== Supplied data

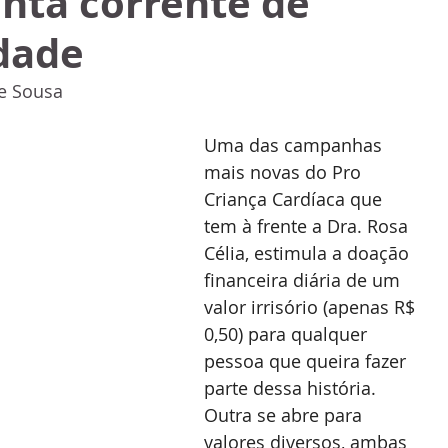
nta corrente de
edade
e Sousa
Uma das campanhas 
mais novas do Pro 
Criança Cardíaca que 
tem à frente a Dra. Rosa 
Célia, estimula a doação 
financeira diária de um 
valor irrisório (apenas R$ 
0,50) para qualquer 
pessoa que queira fazer 
parte dessa história. 
Outra se abre para 
valores diversos, ambas 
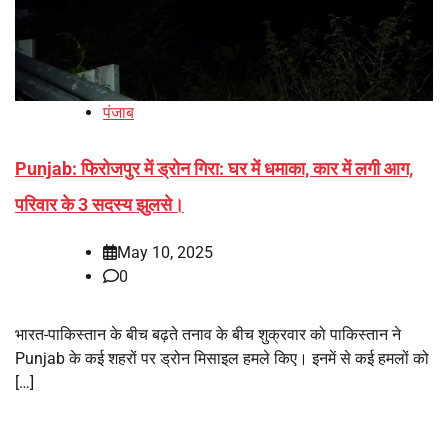
पंजाब
Punjab: फिरोजपुर में ड्रोन गिरा: घर में धमाका, कार में लगी आग,
परिवार के 3 सदस्य झुलसे।
May 10, 2025
0
भारत-पाकिस्तान के बीच बढ़ते तनाव के बीच शुक्रवार को पाकिस्तान ने
Punjab के कई शहरों पर ड्रोन मिसाइल हमले किए। इनमें से कई हमलों को
[…]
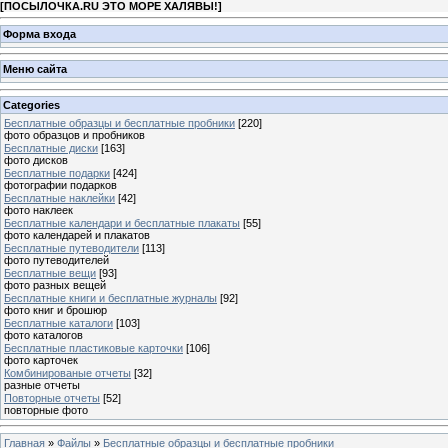
[
ПОСЫЛОЧКА.RU ЭТО МОРЕ ХАЛЯВЫ!
]
Форма входа
Меню сайта
Categories
Бесплатные образцы и бесплатные пробники
[220]
фото образцов и пробников
Бесплатные диски
[163]
фото дисков
Бесплатные подарки
[424]
фотографии подарков
Бесплатные наклейки
[42]
фото наклеек
Бесплатные календари и бесплатные плакаты
[55]
фото календарей и плакатов
Бесплатные путеводители
[113]
фото путеводителей
Бесплатные вещи
[93]
фото разных вещей
Бесплатные книги и бесплатные журналы
[92]
фото книг и брошюр
Бесплатные каталоги
[103]
фото каталогов
Бесплатные пластиковые карточки
[106]
фото карточек
Комбинированые отчеты
[32]
разные отчеты
Повторные отчеты
[52]
повторные фото
Главная
»
Файлы
»
Бесплатные образцы и бесплатные пробники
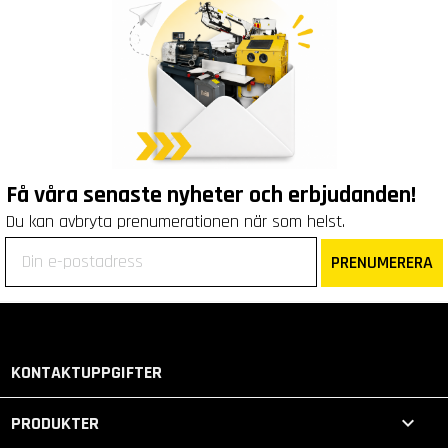
Få våra senaste nyheter och erbjudanden!
Du kan avbryta prenumerationen när som helst.
PRENUMERERA
KONTAKTUPPGIFTER

PRODUKTER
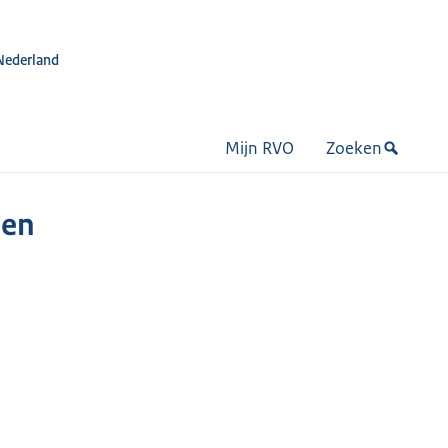
Nederland
Mijn RVO
Zoeken
men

====

The problem →
From the first line to the last, retype the data above exactly, but not its images.

Solution to this task →
nta corrente de
edade
e Sousa
Uma das campanhas 
mais novas do Pro 
Criança Cardíaca que 
tem à frente a Dra. Rosa 
Célia, estimula a doação 
financeira diária de um 
valor irrisório (apenas R$ 
0,50) para qualquer 
pessoa que queira fazer 
parte dessa história. 
Outra se abre para 
valores diversos, ambas 
पंजाब
Punjab: फिरोजपुर में ड्रोन गिरा: घर में धमाका, कार में लगी आग,
परिवार के 3 सदस्य झुलसे।
May 10, 2025
0
भारत-पाकिस्तान के बीच बढ़ते तनाव के बीच शुक्रवार को पाकिस्तान ने
Punjab के कई शहरों पर ड्रोन मिसाइल हमले किए। इनमें से कई हमलों को
[…]
[
ПОСЫЛОЧКА.RU ЭТО МОРЕ ХАЛЯВЫ!
]
Форма входа
Меню сайта
Categories
Бесплатные образцы и бесплатные пробники
[220]
фото образцов и пробников
Бесплатные диски
[163]
фото дисков
Бесплатные подарки
[424]
фотографии подарков
Бесплатные наклейки
[42]
фото наклеек
Бесплатные календари и бесплатные плакаты
[55]
фото календарей и плакатов
Бесплатные путеводители
[113]
фото путеводителей
Бесплатные вещи
[93]
фото разных вещей
Бесплатные книги и бесплатные журналы
[92]
фото книг и брошюр
Бесплатные каталоги
[103]
фото каталогов
Бесплатные пластиковые карточки
[106]
фото карточек
Комбинированые отчеты
[32]
разные отчеты
Повторные отчеты
[52]
повторные фото
Главная
»
Файлы
»
Бесплатные образцы и бесплатные пробники
Få våra senaste nyheter och erbjudanden!
Du kan avbryta prenumerationen när som helst.
PRENUMERERA
KONTAKTUPPGIFTER

PRODUKTER
Nederland
Mijn RVO
Zoeken
men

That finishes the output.